Opinión

Tesis doctorales, másteres y otras insólitas chapuzas

He estado escuchando todos estos días, con sorpresa e indignación, que la falsificación de los currículos académicos de algunos de los políticos que están actualmente en el candelero no es un problema grave.

He estado escuchando todos estos días, con sorpresa e indignación, que la falsificación de los currículos académicos de algunos de los políticos que están actualmente en el candelero no es un problema grave.

Hemos oído todos que lo importante son los “otros problemas” que tiene el país como: el secesionismo catalán, la mejora de las pensiones, la disminución del paro, el conseguir una solidaridad europea real con el grave problema de la emigración (ahora llamada curiosamente migración), la lacra de la violencia de género, etc. Y siento decir que discrepo, profunda y radicalmente con esa opinión. La mentira en todos, y más en los gestores de lo público, es un tema de gran calado práctico y ético.

El que una sociedad acepte la farsa y el fraude como algo natural, inevitable y poco relevante, dice mucho y malo de esa sociedad.

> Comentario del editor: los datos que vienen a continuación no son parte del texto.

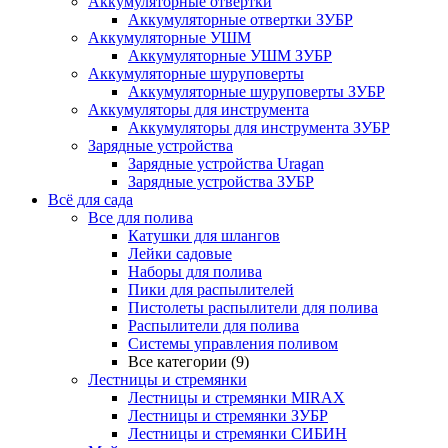
Аккумуляторные отвертки
Аккумуляторные отвертки ЗУБР
Аккумуляторные УШМ
Аккумуляторные УШМ ЗУБР
Аккумуляторные шуруповерты
Аккумуляторные шуруповерты ЗУБР
Аккумуляторы для инструмента
Аккумуляторы для инструмента ЗУБР
Зарядные устройства
Зарядные устройства Uragan
Зарядные устройства ЗУБР
Всё для сада
Все для полива
Катушки для шлангов
Лейки садовые
Наборы для полива
Пики для распылителей
Пистолеты распылители для полива
Распылители для полива
Системы управления поливом
Все категории (9)
Лестницы и стремянки
Лестницы и стремянки MIRAX
Лестницы и стремянки ЗУБР
Лестницы и стремянки СИБИН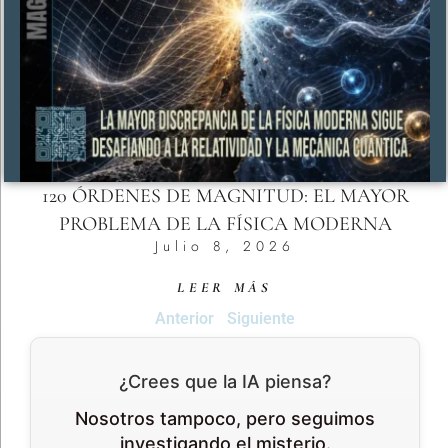
120 ÓRDENES DE MAGNITUD: EL MAYOR
PROBLEMA DE LA FÍSICA MODERNA
Julio 8, 2026
LEER MÁS
Anterior
Siguiente
¿Crees que la IA piensa?
Nosotros tampoco, pero seguimos
investigando el misterio.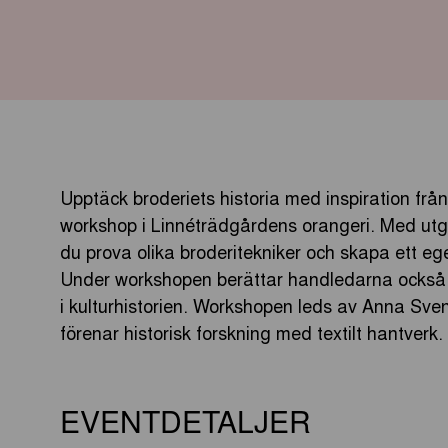
Upptäck broderiets historia med inspiration från
workshop i Linnéträdgårdens orangeri. Med utgå
du prova olika broderitekniker och skapa ett eg
Under workshopen berättar handledarna också om
i kulturhistorien. Workshopen leds av Anna S
förenar historisk forskning med textilt hantverk.
EVENTDETALJER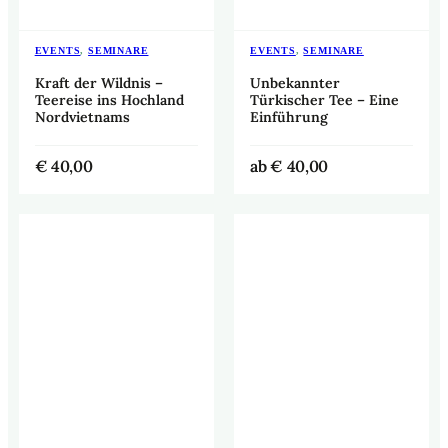
EVENTS
,
SEMINARE
EVENTS
,
SEMINARE
Kraft der Wildnis –
Unbekannter
Teereise ins Hochland
Türkischer Tee – Eine
Nordvietnams
Einführung
€
40,00
ab
€
40,00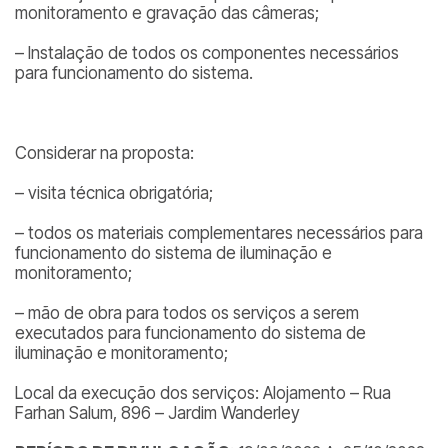
monitoramento e gravação das câmeras;
– Instalação de todos os componentes necessários
para funcionamento do sistema.
Considerar na proposta:
– visita técnica obrigatória;
– todos os materiais complementares necessários para
funcionamento do sistema de iluminação e
monitoramento;
– mão de obra para todos os serviços a serem
executados para funcionamento do sistema de
iluminação e monitoramento;
Local da execução dos serviços: Alojamento – Rua
Farhan Salum, 896 – Jardim Wanderley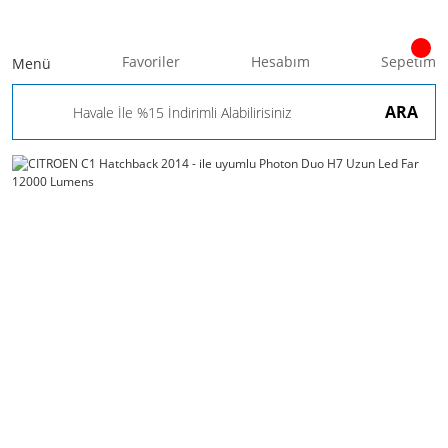
Favoriler
Hesabım
Sepetim
Menü
ARA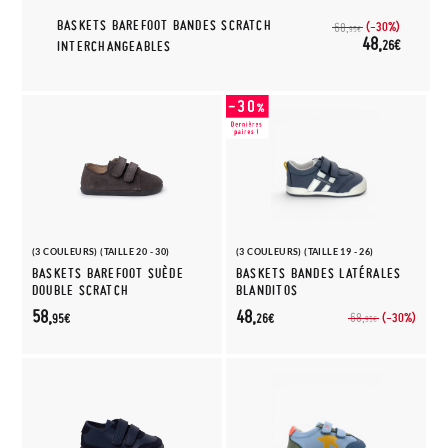
BASKETS BAREFOOT BANDES SCRATCH
(-30%)
68,
95€
48,
26€
INTERCHANGEABLES
(3 COULEURS) (TAILLE 20 - 30)
(3 COULEURS) (TAILLE 19 - 26)
BASKETS BAREFOOT SUÈDE
BASKETS BANDES LATÉRALES
DOUBLE SCRATCH
BLANDITOS
58,
48,
(-30%)
68,
95€
26€
95€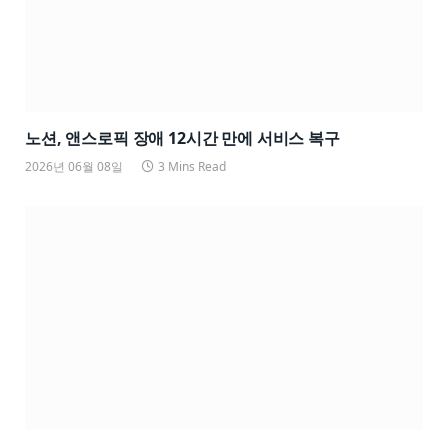
노션, 앤스로픽 장애 12시간 만에 서비스 복구
2026년 06월 08일
3 Mins Read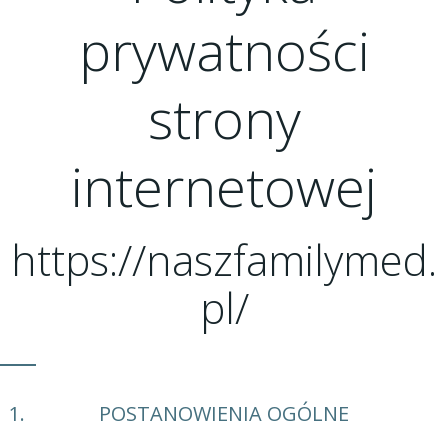
prywatności
strony
internetowej
https://naszfamilymed.
pl/
POSTANOWIENIA OGÓLNE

El que se eche tierra en la investigación de esos dislates académicos es un síntoma más de la anestesia social que padecemos. No dar importancia a la estafa de un currículo es aceptar, lisa y llanamente, que esa práctica no es ni ética ni legalmente inadecuada y, por lo tanto, en cierta manera es legitimarla.

Yo hice mi tesis doctoral en el año 1992 en la Universidad de Valladolid, simultaneándola con mi trabajo entonces como jefe de Servicio de Psiquiatría del Hospital Militar de Burgos. Fueron tiempos duros por un lado y atractivos por otro. Era un reto, humilde, pero un reto que me había propuesto conseguir.

La satisfacción que obtuve cuando pasado el tiempo conseguí mi suficiencia investigadora “cum laude” fue algo muy especial. Me había demostrado a mí mismo que tras más de dos años de investigación, y otro de confección y análisis de los datos, presentaba a la sociedad científica un humilde pero original y digno trabajo, y ella lo aceptaba y valoraba.

Toda esa tarea me sirvió, primero, para aprender a investigar, pero también para aumentar mi paciencia, mi prudencia y, sobre todo, mi humildad. Aunque ya era entonces especialista en Psiquiatría y había ganado tres oposiciones a la función pública, en ese momento volvía a ser un alumno dispuesto a obedecer a mi director-profesor y a seguir dócilmente todas sus pautas e indicaciones. Cuando acabé ese esfuerzo me sentí muy orgulloso de mi trabajo y deseoso de que todos lo leyeran y criticaran. También estaba agradecido a mi director y a mis compañeros de la cátedra de la Universidad de Valladolid por su apoyo y confianza. Ya tenía algo más, para mí muy importante en mi currículo: “La venia docendi”.

El que la llamada clase política falte la verdad y no pase nada es un peligroso y demoledor ejemplo para las nuevas generaciones, a las que se les inocula un veneno altamente tóxico. Generaciones a las que se les dice que con la trampa se consiguen los objetivos y que “el fin sí justifica los medios”. Así se estimula a la picaresca en su peor acepción y se anima a la marrullería y el cambalache sucio.

“Las palabras son enanos, los ejemplos son gigantes”, dice un proverbio chino, muy adecuado para esta reflexión. Los que gobiernan deberían ser, teóricamente al menos, los mejores en casi todo. Lo que no es de recibo es que además de no ser los mejores sean unos filibusteros y malandrines. Eso es intolerable, no olvidemos también lo que dice la conocida frase evangélica: "Quien miente en lo poco, miente en lo mucho".

Que cada uno saque sus propias consecuencias, pero luego no nos rasguemos las vestiduras, si vemos incoherencia, hipocresía, falsedad y trampas. Es lo normal cuando se toleran sin rechistar que se nos engañe burda y llanamente en algo, quizá no muy relevante desde la óptica práctica, pero muy importante desde la perspectiva ética.